6. Obsfucation. My sixth macro objection is to the obscured nature of the whole corporate enterprise. Almost all of this stuff that’s happening to our food is lacking in transparency, but is patented to ensure corporate profit and control. Without full-time vigilance – a challenge far beyond the capability of almost every citizen consumer – you cannot know what the chemical, bioscience, agriculture and industrial processing conglomerates are doing to the land and to the material substances they sell us as food.
Integrity of Body, Mind & Soul
I choose to stand on — and to eat from — conservative turf. I also choose in my own life to buy, or to grow, and to consume what I have come to call “agrarian food.” By that term I mean to suggest food that is clean, that is grown with organic or agroecological techniques. I cultivate a large organic garden and I buy clean, natural food that is grown with sustainable organic, biodynamic, or agroecological techniques from a co-op (Open Harvest), which does business with over 100 local farms, and that I and my fellow townspeople own and manage for the benefit of our community.

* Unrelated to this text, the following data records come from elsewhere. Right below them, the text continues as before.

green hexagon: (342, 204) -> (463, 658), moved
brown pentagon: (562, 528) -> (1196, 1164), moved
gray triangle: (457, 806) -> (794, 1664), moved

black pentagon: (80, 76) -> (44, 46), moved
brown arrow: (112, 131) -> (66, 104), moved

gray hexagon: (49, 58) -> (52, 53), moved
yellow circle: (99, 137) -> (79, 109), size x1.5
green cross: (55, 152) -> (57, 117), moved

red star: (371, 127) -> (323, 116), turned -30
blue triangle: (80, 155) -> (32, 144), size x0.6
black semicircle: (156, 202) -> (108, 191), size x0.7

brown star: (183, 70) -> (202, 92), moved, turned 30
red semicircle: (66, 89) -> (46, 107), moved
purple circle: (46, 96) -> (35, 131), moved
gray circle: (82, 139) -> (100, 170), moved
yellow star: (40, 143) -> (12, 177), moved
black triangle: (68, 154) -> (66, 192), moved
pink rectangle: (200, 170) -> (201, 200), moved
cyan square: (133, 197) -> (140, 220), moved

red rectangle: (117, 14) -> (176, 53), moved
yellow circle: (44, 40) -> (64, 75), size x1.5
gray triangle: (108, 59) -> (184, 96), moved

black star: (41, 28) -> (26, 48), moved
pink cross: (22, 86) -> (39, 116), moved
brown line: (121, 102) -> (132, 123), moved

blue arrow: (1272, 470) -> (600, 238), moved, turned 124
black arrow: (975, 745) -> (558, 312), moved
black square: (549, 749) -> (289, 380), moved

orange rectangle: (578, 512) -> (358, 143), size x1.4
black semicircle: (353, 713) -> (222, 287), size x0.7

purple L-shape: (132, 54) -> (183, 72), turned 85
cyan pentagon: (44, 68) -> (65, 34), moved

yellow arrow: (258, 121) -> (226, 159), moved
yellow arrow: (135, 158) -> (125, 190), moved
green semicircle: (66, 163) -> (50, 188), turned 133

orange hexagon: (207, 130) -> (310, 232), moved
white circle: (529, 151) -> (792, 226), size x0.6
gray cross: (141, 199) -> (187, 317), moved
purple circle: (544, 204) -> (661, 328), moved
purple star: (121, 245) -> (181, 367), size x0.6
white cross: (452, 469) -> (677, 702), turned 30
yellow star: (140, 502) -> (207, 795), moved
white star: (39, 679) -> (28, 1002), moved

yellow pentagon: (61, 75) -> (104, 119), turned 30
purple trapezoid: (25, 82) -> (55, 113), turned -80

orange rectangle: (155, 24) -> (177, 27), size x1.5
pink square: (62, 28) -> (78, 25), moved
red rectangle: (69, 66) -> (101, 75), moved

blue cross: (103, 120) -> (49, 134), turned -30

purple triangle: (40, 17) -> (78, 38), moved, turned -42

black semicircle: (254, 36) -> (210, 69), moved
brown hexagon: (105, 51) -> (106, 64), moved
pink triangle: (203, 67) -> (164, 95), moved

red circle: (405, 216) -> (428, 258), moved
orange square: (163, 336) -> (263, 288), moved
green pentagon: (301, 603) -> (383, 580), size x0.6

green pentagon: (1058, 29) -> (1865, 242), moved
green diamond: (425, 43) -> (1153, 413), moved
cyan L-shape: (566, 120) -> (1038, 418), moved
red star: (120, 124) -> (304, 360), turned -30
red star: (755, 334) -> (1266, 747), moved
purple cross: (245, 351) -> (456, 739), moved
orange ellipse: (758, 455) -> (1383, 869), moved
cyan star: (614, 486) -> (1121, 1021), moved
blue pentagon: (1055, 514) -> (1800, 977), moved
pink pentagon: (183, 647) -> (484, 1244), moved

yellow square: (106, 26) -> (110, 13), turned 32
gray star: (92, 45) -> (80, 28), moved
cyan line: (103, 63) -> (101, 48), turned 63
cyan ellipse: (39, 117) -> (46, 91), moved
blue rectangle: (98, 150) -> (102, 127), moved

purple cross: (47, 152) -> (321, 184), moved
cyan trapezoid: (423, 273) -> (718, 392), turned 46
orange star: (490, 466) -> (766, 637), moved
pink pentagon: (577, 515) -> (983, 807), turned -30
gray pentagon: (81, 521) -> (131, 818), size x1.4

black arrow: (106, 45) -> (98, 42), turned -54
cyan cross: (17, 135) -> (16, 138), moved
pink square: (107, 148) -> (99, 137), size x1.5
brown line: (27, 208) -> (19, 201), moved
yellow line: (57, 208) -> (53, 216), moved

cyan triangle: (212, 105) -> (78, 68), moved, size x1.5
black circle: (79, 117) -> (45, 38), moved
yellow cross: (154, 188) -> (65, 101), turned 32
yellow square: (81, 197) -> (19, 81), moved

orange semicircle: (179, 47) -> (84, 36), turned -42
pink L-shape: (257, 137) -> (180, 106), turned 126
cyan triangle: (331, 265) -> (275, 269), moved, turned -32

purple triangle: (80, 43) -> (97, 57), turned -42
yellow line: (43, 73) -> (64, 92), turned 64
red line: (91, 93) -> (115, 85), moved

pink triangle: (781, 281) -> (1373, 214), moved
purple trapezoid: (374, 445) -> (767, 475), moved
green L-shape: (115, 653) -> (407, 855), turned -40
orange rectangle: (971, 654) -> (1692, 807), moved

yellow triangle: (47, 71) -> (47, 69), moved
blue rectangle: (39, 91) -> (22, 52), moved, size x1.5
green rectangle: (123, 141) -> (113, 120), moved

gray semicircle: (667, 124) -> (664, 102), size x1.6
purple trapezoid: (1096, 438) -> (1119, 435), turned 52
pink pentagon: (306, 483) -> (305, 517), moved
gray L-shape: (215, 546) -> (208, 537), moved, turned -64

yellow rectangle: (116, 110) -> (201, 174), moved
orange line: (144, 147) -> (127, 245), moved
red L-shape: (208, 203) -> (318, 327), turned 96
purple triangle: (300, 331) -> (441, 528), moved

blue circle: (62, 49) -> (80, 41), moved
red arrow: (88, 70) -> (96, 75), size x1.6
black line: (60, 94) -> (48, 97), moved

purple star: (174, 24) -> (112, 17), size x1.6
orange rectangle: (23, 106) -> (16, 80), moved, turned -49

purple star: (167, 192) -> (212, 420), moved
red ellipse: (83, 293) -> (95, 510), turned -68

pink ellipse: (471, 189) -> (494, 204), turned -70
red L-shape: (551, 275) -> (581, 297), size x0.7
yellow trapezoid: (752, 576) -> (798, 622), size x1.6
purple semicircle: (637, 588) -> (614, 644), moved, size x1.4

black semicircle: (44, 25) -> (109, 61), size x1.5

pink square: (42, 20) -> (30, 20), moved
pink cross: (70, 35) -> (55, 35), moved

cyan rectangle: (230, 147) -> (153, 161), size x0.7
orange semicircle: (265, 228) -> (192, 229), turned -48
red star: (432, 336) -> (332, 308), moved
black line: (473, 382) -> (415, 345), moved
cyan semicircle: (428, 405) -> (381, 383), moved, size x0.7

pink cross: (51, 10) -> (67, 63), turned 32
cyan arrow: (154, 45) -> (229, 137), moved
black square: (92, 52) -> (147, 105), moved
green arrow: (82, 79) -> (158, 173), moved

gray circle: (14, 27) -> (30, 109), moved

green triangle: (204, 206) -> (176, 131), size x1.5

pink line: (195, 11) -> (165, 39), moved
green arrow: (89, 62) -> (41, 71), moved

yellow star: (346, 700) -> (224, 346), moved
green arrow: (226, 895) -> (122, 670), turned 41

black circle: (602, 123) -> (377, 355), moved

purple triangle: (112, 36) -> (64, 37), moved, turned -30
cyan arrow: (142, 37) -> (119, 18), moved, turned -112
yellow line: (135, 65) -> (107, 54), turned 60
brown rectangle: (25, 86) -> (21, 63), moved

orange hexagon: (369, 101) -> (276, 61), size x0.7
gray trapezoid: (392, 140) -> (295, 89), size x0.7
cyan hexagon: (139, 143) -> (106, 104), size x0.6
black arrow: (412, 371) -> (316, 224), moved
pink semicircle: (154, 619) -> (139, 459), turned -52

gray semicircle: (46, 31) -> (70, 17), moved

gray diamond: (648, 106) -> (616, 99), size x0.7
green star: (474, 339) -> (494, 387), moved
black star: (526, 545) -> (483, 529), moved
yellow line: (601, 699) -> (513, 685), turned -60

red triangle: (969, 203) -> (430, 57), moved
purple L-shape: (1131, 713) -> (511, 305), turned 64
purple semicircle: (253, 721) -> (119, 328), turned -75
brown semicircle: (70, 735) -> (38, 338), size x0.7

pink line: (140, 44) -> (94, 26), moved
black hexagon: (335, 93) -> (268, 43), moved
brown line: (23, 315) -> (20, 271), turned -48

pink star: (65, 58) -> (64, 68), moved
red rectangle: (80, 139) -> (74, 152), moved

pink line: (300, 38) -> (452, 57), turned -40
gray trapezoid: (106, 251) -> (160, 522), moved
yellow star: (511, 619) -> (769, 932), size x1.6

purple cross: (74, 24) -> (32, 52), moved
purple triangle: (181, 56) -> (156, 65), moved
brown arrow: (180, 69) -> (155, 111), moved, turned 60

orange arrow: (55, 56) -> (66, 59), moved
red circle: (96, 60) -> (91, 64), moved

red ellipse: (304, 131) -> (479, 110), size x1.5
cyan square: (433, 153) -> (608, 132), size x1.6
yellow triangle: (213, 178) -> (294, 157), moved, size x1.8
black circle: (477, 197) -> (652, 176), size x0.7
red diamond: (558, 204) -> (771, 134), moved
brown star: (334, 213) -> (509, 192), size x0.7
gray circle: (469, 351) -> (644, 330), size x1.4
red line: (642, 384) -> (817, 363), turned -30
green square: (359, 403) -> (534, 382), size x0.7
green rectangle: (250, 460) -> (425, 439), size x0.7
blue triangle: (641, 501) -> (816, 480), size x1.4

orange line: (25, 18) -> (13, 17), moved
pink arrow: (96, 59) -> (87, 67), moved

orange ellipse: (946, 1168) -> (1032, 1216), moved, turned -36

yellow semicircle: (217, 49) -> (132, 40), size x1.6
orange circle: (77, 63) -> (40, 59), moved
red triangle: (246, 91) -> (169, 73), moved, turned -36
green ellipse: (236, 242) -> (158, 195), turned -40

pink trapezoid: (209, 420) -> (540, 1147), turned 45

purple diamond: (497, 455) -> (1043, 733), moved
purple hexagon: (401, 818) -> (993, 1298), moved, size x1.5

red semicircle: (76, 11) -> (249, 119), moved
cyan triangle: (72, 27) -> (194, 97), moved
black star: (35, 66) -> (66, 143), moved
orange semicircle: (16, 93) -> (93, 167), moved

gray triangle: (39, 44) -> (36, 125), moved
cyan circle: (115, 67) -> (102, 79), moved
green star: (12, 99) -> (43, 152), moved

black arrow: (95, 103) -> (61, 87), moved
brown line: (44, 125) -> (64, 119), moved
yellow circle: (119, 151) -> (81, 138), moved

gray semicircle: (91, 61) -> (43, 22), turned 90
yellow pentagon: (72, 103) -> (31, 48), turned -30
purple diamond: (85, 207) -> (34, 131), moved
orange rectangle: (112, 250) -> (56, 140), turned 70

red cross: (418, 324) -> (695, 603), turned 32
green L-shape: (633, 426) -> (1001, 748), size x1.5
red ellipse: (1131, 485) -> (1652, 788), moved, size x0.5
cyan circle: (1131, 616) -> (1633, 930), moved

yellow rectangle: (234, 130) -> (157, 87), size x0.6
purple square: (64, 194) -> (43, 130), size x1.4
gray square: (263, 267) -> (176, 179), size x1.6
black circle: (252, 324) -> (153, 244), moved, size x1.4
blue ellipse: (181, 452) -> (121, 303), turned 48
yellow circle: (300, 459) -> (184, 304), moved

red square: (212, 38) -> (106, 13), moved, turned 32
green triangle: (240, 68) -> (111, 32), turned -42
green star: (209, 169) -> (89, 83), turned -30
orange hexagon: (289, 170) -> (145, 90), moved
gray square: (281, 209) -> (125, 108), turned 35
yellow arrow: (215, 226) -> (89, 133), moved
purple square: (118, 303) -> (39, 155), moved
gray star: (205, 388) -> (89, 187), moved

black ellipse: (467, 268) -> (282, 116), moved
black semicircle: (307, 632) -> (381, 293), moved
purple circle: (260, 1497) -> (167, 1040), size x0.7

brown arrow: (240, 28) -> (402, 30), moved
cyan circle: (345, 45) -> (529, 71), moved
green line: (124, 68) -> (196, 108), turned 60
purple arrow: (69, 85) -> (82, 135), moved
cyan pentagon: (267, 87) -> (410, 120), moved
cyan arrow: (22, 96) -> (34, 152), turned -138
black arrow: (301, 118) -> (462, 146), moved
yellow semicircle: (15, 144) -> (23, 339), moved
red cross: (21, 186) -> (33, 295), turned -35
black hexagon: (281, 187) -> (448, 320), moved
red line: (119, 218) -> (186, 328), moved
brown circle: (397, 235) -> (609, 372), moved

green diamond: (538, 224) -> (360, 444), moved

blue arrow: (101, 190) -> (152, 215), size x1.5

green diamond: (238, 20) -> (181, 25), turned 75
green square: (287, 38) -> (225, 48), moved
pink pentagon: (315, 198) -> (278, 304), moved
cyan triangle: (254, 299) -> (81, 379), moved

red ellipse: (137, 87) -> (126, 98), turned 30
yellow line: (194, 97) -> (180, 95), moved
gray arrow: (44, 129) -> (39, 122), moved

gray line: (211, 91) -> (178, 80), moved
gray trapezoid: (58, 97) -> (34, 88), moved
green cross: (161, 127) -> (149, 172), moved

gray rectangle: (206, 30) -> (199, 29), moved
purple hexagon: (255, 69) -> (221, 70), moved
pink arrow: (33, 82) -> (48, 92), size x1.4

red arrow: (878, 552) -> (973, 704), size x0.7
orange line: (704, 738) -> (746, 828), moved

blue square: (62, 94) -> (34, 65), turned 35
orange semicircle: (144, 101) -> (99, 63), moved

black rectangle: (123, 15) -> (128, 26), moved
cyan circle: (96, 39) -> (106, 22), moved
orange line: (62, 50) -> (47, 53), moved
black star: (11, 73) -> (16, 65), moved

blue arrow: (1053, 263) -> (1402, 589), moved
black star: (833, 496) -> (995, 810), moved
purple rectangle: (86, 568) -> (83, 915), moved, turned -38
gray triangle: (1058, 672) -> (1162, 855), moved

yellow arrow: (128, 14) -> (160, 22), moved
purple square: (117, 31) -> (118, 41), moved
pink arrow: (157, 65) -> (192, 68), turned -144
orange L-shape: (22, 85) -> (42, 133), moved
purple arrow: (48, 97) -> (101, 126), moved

Agroecological growing techniques have long, established solid track records for environmental and dietary excellence. Even the UN’s Food and Agriculture Organization (FAO) is now declaring definitively that the world must change from radically polluting, petroleum-based industrial ag practices to sustainable agricultural systems as the heart of our efforts to manage climate chaos. Agroecological approaches have become so sophisticated and dependable in recent decades, that they can supply all the clean food necessary to feed the world. And they can do it while improving soil, air, and water quality, helping to stabilize Earth’s climate, and enhancing human physical and mental health.
There is genuine 21st century wisdom in knowing your farmer, or in knowing where and how your food was grown and processed, or in having some kind of food firewall that gives you information and allows you to make informed choices for yourself and your family. Of this I am certain.
For the moment co-ops, CSAs, Farmers Markets and the burgeoning local food movement are the firewalls, and the clear choice for people who recognize the troubling mish mash of patented mechanical material corporate factors, ethics and practices at work on our daily sustenance, and who choose something that is clean, more natural, more full of life.